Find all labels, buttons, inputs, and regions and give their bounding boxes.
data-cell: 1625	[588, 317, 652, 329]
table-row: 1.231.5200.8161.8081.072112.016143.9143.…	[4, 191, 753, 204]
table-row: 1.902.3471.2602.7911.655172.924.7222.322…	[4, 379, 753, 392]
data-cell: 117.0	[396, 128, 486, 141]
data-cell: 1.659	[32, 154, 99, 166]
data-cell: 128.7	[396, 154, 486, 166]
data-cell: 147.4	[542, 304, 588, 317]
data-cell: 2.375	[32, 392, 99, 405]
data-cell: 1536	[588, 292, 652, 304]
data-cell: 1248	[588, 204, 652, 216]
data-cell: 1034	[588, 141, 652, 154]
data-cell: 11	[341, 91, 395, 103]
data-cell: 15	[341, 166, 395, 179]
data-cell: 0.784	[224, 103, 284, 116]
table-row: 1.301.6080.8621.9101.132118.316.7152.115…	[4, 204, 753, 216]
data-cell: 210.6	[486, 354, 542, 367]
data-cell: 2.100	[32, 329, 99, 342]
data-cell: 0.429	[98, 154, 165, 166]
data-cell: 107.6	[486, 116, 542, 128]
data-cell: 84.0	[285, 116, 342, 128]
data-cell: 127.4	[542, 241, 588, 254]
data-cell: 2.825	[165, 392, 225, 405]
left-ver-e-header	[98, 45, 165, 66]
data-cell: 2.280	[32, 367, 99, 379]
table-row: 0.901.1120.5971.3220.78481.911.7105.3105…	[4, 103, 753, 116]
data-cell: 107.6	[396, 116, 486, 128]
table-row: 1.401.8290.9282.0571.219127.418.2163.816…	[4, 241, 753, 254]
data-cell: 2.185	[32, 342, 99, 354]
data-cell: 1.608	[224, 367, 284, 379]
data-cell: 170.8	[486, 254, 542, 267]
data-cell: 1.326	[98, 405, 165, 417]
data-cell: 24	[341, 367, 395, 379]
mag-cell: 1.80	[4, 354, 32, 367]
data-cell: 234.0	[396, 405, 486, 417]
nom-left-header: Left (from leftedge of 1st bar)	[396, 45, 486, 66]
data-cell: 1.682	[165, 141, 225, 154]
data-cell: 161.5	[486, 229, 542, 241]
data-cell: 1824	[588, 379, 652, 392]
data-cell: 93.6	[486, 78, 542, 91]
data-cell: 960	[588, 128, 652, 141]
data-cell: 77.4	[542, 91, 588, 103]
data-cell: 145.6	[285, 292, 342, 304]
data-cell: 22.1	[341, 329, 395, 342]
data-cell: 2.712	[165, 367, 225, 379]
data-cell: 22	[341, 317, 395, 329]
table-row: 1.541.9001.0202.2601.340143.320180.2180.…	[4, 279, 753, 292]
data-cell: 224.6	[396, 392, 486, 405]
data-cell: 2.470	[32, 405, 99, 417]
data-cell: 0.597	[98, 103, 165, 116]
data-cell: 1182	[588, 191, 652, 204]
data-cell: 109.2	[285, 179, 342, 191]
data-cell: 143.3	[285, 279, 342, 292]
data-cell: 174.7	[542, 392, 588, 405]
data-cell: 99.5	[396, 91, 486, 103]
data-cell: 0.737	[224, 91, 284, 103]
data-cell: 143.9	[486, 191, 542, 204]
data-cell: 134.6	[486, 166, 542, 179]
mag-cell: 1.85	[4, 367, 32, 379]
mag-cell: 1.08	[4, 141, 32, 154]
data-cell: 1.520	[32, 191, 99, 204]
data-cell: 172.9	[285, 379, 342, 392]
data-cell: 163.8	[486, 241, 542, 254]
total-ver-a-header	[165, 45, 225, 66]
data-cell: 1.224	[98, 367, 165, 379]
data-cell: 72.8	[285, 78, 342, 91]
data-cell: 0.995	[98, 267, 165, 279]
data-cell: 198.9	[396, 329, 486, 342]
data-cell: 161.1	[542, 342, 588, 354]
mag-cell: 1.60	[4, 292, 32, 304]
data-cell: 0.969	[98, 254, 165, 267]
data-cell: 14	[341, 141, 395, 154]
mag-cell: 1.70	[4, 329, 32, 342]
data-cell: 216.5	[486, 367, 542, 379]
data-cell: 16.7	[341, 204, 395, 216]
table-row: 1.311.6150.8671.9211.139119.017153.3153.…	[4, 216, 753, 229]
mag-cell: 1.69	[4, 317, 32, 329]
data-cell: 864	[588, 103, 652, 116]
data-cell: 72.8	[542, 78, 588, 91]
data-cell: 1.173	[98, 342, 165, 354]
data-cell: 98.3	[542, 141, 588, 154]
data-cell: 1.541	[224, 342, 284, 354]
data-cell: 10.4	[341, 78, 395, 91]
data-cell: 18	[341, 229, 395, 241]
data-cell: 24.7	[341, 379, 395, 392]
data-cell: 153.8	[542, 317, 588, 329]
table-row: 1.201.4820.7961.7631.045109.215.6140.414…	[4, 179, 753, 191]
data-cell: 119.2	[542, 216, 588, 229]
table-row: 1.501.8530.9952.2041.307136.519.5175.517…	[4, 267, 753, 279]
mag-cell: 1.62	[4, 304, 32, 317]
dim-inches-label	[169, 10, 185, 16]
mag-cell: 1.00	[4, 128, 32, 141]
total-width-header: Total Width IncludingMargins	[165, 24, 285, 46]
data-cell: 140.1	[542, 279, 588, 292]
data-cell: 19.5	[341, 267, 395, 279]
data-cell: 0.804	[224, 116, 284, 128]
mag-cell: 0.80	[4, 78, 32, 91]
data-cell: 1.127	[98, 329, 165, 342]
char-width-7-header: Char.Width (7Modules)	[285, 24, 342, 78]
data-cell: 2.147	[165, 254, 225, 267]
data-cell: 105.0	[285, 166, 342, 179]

==============================

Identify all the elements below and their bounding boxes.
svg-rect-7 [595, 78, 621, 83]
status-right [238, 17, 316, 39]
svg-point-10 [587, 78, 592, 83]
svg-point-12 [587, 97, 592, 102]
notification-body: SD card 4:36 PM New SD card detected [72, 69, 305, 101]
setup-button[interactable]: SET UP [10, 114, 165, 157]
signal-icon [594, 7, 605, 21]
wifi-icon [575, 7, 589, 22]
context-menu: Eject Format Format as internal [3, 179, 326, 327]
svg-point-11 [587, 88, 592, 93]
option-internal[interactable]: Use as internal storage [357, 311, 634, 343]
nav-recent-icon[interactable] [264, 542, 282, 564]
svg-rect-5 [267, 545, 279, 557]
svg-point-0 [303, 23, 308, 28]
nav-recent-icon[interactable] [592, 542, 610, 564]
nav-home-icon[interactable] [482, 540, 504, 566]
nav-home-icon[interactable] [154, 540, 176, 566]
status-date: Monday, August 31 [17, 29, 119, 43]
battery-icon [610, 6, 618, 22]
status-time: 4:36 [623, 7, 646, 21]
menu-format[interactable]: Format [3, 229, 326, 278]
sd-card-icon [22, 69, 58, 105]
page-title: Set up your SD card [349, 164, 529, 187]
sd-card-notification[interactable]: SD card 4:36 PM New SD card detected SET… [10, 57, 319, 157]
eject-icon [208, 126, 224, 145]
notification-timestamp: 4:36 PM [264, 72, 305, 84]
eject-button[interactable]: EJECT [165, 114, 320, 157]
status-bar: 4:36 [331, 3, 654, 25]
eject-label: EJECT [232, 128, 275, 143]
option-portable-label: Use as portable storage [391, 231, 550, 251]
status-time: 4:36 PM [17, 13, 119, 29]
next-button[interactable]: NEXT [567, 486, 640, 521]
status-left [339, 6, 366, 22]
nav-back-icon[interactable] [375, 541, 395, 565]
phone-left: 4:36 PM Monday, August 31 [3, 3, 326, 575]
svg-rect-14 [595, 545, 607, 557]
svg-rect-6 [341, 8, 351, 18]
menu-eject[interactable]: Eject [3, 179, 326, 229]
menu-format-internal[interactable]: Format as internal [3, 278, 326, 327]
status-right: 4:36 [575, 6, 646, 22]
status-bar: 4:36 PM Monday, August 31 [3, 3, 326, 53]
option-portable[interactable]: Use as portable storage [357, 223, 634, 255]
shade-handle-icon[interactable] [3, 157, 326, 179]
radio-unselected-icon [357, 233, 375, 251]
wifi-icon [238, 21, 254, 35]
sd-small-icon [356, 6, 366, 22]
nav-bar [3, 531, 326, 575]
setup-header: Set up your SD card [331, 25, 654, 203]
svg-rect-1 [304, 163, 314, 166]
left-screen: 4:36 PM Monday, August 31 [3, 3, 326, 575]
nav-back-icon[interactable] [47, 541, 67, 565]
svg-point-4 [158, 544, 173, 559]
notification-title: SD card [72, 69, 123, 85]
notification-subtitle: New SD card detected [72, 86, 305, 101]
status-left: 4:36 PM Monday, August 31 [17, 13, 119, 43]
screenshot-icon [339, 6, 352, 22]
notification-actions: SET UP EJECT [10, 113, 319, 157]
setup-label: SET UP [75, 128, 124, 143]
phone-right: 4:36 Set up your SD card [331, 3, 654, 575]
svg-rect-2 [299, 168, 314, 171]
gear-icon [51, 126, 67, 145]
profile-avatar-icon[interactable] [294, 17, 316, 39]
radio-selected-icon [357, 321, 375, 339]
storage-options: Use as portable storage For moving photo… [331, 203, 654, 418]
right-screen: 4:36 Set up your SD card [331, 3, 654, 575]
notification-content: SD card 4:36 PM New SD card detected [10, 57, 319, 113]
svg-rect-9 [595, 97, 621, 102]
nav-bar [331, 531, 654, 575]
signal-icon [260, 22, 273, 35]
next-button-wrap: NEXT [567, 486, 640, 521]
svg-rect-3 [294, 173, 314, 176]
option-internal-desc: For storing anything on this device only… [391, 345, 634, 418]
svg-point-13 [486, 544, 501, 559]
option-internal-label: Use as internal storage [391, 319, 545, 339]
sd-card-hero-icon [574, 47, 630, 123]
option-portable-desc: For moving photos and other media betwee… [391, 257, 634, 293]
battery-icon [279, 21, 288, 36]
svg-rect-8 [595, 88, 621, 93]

==============================

## [Task prompt]
For every line of the records that has the word "wifi" in it, make a copy.

## [Written response]
wifi-icon [575, 7, 589, 22]
wifi-icon [238, 21, 254, 35]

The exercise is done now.